そのため、1200×900の画像は、dpiが72でも350でも画面上はまったく同じに表示されます。ファイルサイズも変わりません。画像編集ソフトで「解像度を350にする」という操作をしても、ピクセル数を変えない設定であれば、Webでの見え方には影響しません。
「解像度」という言葉が2つの意味で使われている
日本語では、ピクセル数そのもの(1200×900)と、1インチあたりの密度(350dpi)の両方が「解像度」と呼ばれます。求人媒体のヘルプで「解像度」と書かれているときは、ほぼ前者のピクセル数を指しています。求人ボックスのヘルプにある「横200px以上かつ縦20px以上」のような記述がその例です。
それでもdpiを気にする場面
Webで使う画像でも、次の場面ではdpiが関係してきます。
- 同じ画像を紙にも使うとき。会社案内やチラシにも載せるなら、印刷側の要件を満たすピクセル数が必要です。A4の横幅(21cm=約8.3インチ)に350dpiで載せるなら、8.3 × 350 ≒ 2900ピクセルが目安になります
- スキャナーで取り込むとき。取り込み時のdpi設定は、できあがるピクセル数を決めます。ここでのdpiは実質的にピクセル数の指定です
逆に言えば、画面にしか出さない画像であれば、dpiを気にせずピクセル数だけを見れば足ります。
求人画像で実際に見る数字
確認する順番
- ピクセル数(例:1200×900)… 掲載先の推奨、なければ長辺1200px前後
- アスペクト比(例:4:3)… 切り抜かれる位置を自分で決めるため
- ファイルサイズ(例:8MB以内)… 上限を設けている媒体があるため
- 形式(例:JPEGまたはPNG)… 対応形式が指定されていることがあるため
dpiはこのリストに入りません。紙にも使う予定があるときだけ、別途ピクセル数を多めに確保しておけば足ります。
「高解像度で」と言われたときの読み替え
媒体の担当者や制作会社から「高解像度の画像をください」と言われた場合、Web向けの文脈であればピクセル数の大きい画像を指していると考えて差し支えありません。撮影した元データをそのまま渡せば条件を満たすことがほとんどです。
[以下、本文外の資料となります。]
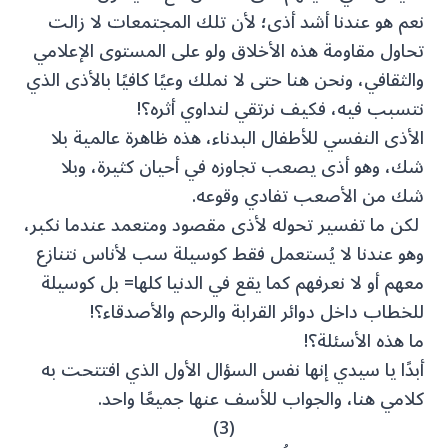
نعم هو عندنا أشد أذى؛ لأن تلك المجتمعات لا زالت
تحاول مقاومة هذه الأخلاق ولو على المستوى الإعلامي
والثقافي، ونحن هنا حتى لا نملك وعيًا كافيًا بالأذى الذي
نتسبب فيه، فكيف نرتقي لنداوي أثره؟!
الأذى النفسي للأطفال البدناء، هذه ظاهرة عالمية بلا
شك، وهو أذى يصعب تجاوزه في أحيان كثيرة، وبلا
شك من الأصعب تفادي وقوعه.
لكن ما تفسير تحوله لأذى مقصود ومتعمد عندما نكبر،
وهو عندنا لا يُستعمل فقط كوسيلة سب لأناس نتنازع
معهم أو لا نعرفهم كما يقع في الدنيا كلها= بل كوسيلة
للخطاب داخل دوائر القرابة والرحم والأصدقاء؟!
ما هذه الأسئلة؟!
أبدًا يا سيدي إنها نفس السؤال الأول الذي افتتحت به
كلامي هنا، والجواب للأسف عنها جميعًا واحد.
(3)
ただしファイルサイズの上限には注意が必要です。元データが10MBを超える場合、メールでの送付や媒体へのアップロードで引っかかることがあります。
まとめ
- dpiは印刷したときの大きさと細かさを決める数字で、画面表示には影響しない
- Webではピクセル数だけが見た目を決める。1200×900は72dpiでも350dpiでも同じ
- 求人媒体のヘルプにある「解像度」は、ほぼピクセル数を指している
- 紙にも使うなら、印刷側の要件からピクセル数を逆算しておく(A4幅・350dpiで約2900px)
この記事の位置づけ
画像の扱いについて一般的な内容を整理したもので、特定の求人媒体の仕様や、個別の事案について結論を示すものではありません。媒体の仕様は改定の告知なく変わることがあるため、入稿前に掲載先のヘルプで確認できます。
参考・出典
※記事中の数値は、当サイトで用意したテスト画像を使った2026年9月時点の独自計測です。実際の写真は、写っているものや粒状感によって同じ寸法・同じ画質でもファイルサイズが変わります。